══ WORKING DATA ══
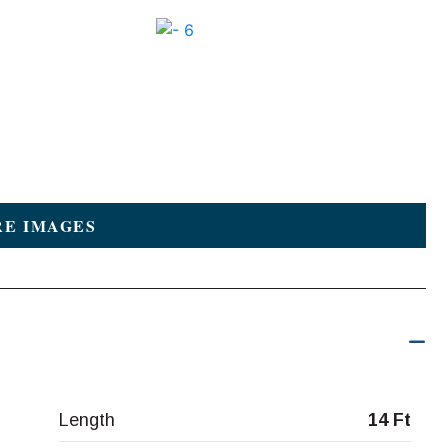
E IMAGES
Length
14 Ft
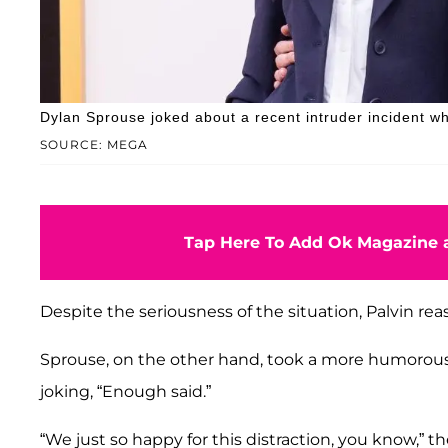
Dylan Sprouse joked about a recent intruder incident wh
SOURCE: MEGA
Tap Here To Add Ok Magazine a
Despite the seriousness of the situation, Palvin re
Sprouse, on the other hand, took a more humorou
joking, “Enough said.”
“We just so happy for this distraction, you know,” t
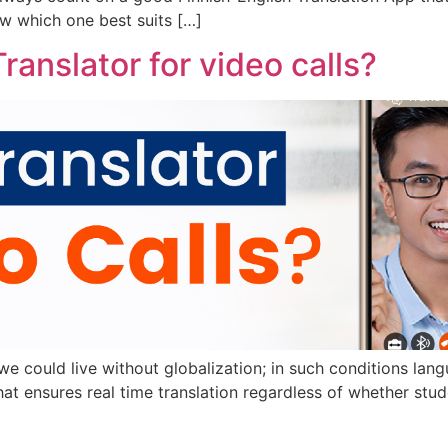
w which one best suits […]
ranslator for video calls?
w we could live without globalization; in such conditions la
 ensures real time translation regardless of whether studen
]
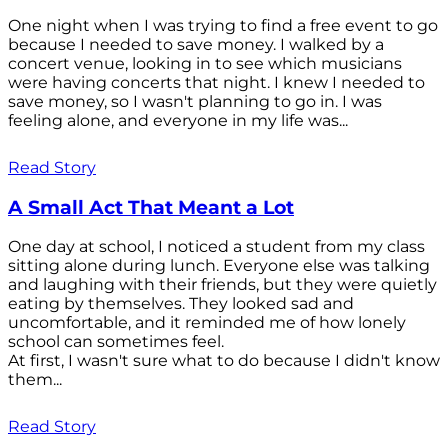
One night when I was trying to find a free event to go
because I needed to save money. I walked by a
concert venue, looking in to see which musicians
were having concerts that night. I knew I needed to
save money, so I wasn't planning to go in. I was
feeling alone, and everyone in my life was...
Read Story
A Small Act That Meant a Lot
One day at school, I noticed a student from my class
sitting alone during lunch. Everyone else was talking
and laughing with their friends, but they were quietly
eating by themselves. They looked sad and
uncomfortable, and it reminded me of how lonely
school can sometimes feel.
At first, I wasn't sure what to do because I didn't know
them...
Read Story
═══
══ WORKING DATA ══
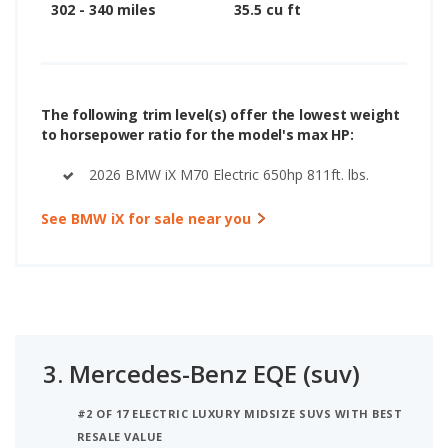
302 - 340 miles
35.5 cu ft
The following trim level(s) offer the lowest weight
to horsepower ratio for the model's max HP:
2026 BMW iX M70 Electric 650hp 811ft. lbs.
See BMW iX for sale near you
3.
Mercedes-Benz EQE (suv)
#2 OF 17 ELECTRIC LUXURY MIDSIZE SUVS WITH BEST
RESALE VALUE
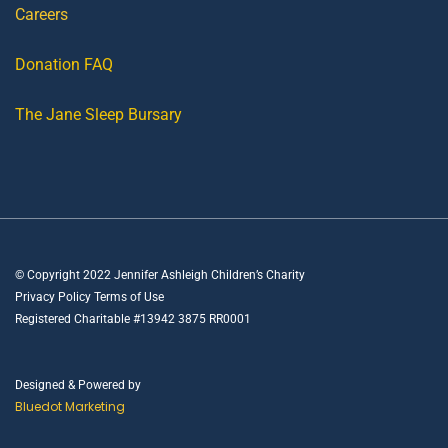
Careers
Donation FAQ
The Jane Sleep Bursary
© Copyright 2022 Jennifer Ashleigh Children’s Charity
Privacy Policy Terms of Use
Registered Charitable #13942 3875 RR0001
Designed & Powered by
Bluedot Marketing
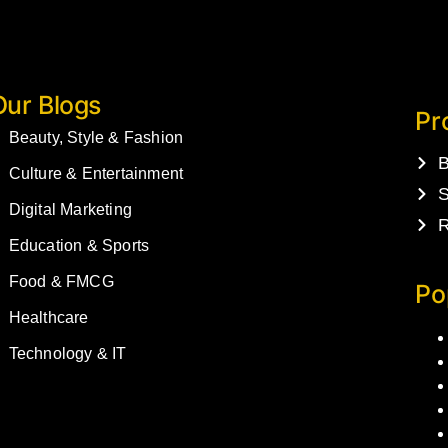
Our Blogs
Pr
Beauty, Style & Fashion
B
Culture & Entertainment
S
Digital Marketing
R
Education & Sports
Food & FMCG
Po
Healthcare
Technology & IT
═══
══ WORKING DATA ══
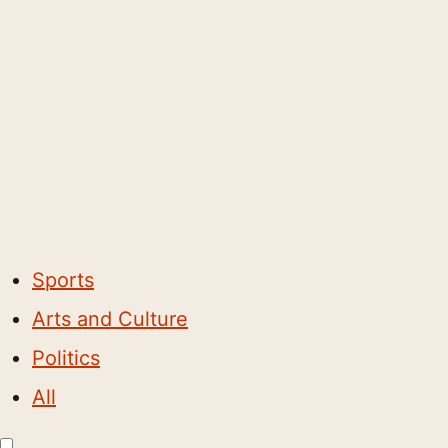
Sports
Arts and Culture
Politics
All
═══
EXERCISE REQUIREMENTS:
Only a number is wanted here: the count of lines above that contain the word "wasn".

EXERCISE SOLUTION:
2